OctoPrint Anywhere is the most popular piping service for OctoPrint. Again I'm the author of OctoPrint Anywhere so I'm probably biased here. But I'll try to stay objective on where I have done a good job at and where I haven't.
- Easy 1-click setup.
- Free on your first printer.
- Monitor multiple printers on the same screen.
- Mobile-friendly since it was designed to be used on a smart phone to begin with.
- Sharable, 25 frame-per-second true video streaming (paid feature).
- 25 frame-per-second true video streaming works only on Pi Camera, not USB Cameras such as C270.
- Doesn't provide all the controls, such as sending ad hoc G-Code to printer.

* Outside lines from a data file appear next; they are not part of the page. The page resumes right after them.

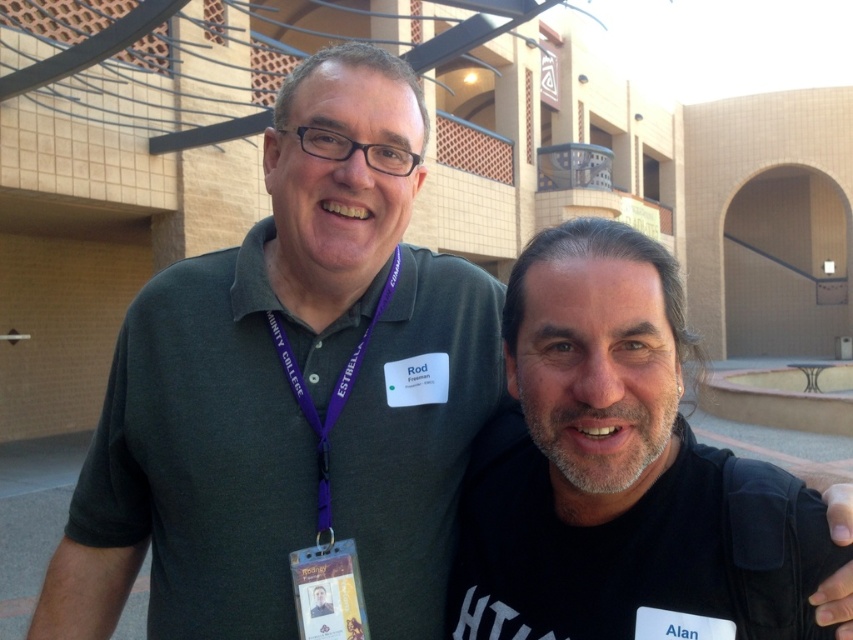 Question: Which is farther from the purple fabric lanyard at center?

Choices:
 (A) gray beard at center
 (B) matte green shirt at center

Answer: (A)

Question: Can you confirm if dark gray t-shirt at right is positioned to the left of purple fabric lanyard at center?

Choices:
 (A) no
 (B) yes

Answer: (A)

Question: From the image, what is the correct spatial relationship of dark gray t-shirt at right in relation to gray beard at center?

Choices:
 (A) above
 (B) below

Answer: (B)

Question: Is gray beard at center positioned at the back of purple fabric lanyard at center?

Choices:
 (A) no
 (B) yes

Answer: (A)

Question: Which object is closer to the camera taking this photo?

Choices:
 (A) dark gray t-shirt at right
 (B) gray beard at center
 (C) purple fabric lanyard at center
 (D) matte green shirt at center

Answer: (A)

Question: Which point is closer to the camera?

Choices:
 (A) matte green shirt at center
 (B) purple fabric lanyard at center
 (C) dark gray t-shirt at right

Answer: (C) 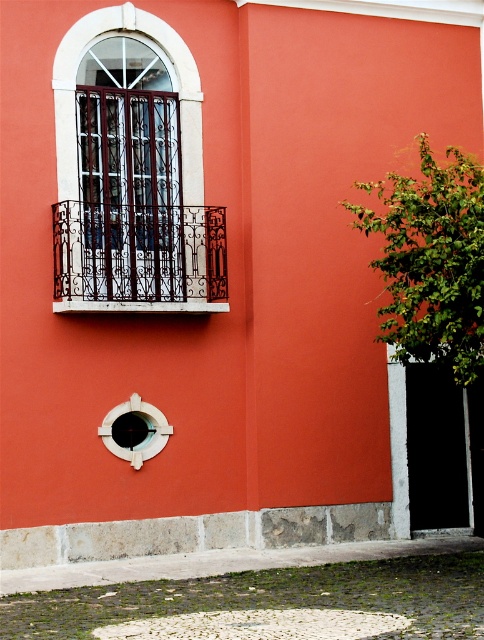 Is white wrought iron balcony at upper left below white plastic hole at lower center?

Incorrect, white wrought iron balcony at upper left is not positioned below white plastic hole at lower center.

Does white wrought iron balcony at upper left have a larger size compared to white plastic hole at lower center?

Yes, white wrought iron balcony at upper left is bigger than white plastic hole at lower center.

This screenshot has height=640, width=484. I want to click on white wrought iron balcony at upper left, so (138, 257).

The image size is (484, 640). Find the location of `white wrought iron balcony at upper left`. white wrought iron balcony at upper left is located at coordinates (138, 257).

Is point (95, 221) farther from viewer compared to point (121, 442)?

No, it is in front of (121, 442).

Is white wrought iron balcony at upper left smaller than smooth white circle at center?

No.

This screenshot has height=640, width=484. In order to click on white wrought iron balcony at upper left in this screenshot , I will do `click(138, 257)`.

I want to click on white wrought iron balcony at upper left, so click(138, 257).

Is matte black metal bars at upper left in front of white wrought iron balcony at upper left?

No, it is behind white wrought iron balcony at upper left.

Can you confirm if matte black metal bars at upper left is bigger than white wrought iron balcony at upper left?

Yes.

Does point (86, 129) come in front of point (136, 296)?

No, (86, 129) is further to viewer.

Locate an element on the screen. The image size is (484, 640). matte black metal bars at upper left is located at coordinates (132, 177). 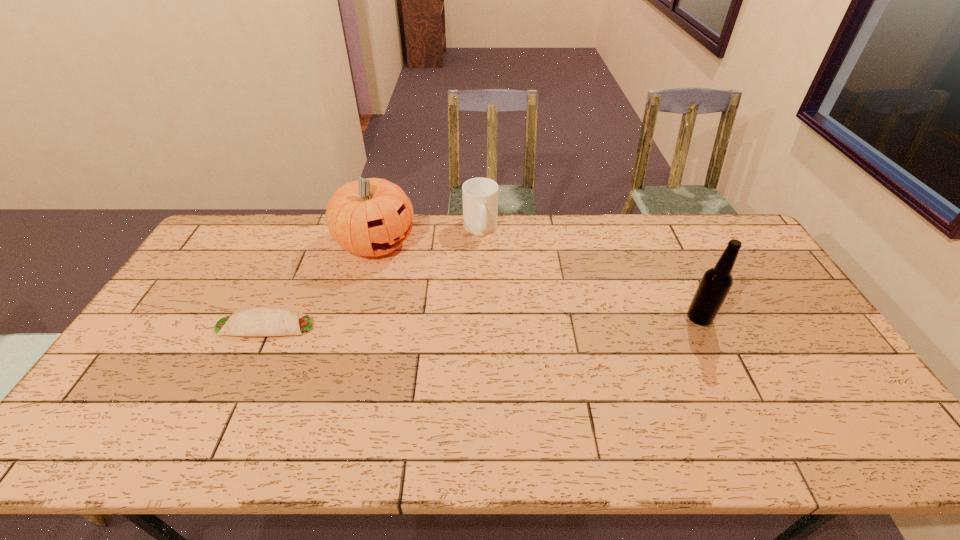 Locate an element on the screen. This screenshot has width=960, height=540. object that can be found as the third closest to the beer bottle is located at coordinates (257, 321).

Identify the location of free location that satisfies the following two spatial constraints: 1. on the front side of the mug; 2. on the left side of the beer bottle. Image resolution: width=960 pixels, height=540 pixels. (480, 318).

Locate an element on the screen. This screenshot has width=960, height=540. vacant region that satisfies the following two spatial constraints: 1. on the front side of the rightmost object; 2. on the right side of the pumpkin is located at coordinates (355, 318).

Find the location of a particular element. The image size is (960, 540). vacant space that satisfies the following two spatial constraints: 1. on the front side of the beer bottle; 2. on the right side of the third object from left to right is located at coordinates (480, 318). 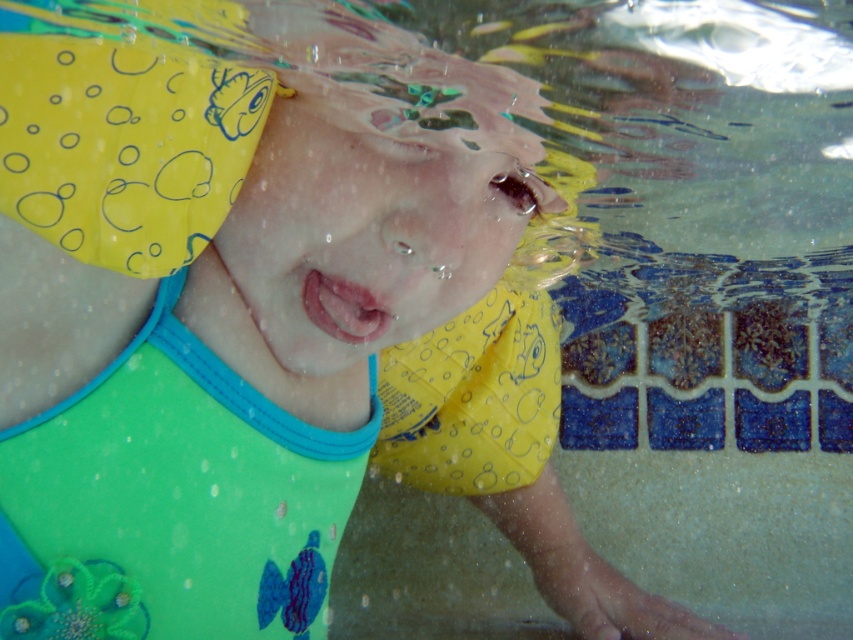 Question: Among these points, which one is nearest to the camera?

Choices:
 (A) (20, 154)
 (B) (93, 620)

Answer: (A)

Question: Which object is farther from the camera taking this photo?

Choices:
 (A) green fabric bib at center
 (B) yellow rubbery swim cap at upper left

Answer: (A)

Question: Does green fabric bib at center come behind yellow rubbery swim cap at upper left?

Choices:
 (A) yes
 (B) no

Answer: (A)

Question: Which object is closer to the camera taking this photo?

Choices:
 (A) green fabric bib at center
 (B) yellow rubbery swim cap at upper left

Answer: (B)

Question: Is green fabric bib at center closer to the viewer compared to yellow rubbery swim cap at upper left?

Choices:
 (A) no
 (B) yes

Answer: (A)

Question: Is green fabric bib at center thinner than yellow rubbery swim cap at upper left?

Choices:
 (A) yes
 (B) no

Answer: (B) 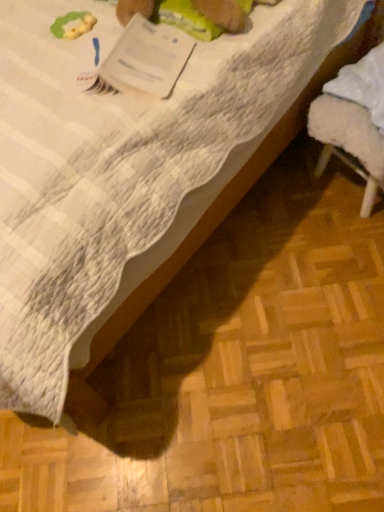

I started The Spaghetti Detective with the sole purpose to catch print failures using AI. But now I have designated it as the successor of OctoPrint Anywhere, simply because The Spaghetti Detective is much better implemented from almost all perspectives - better architecture, faster user experience, more beautiful user interface design, and, of course, the AI that alerts you when your print fails.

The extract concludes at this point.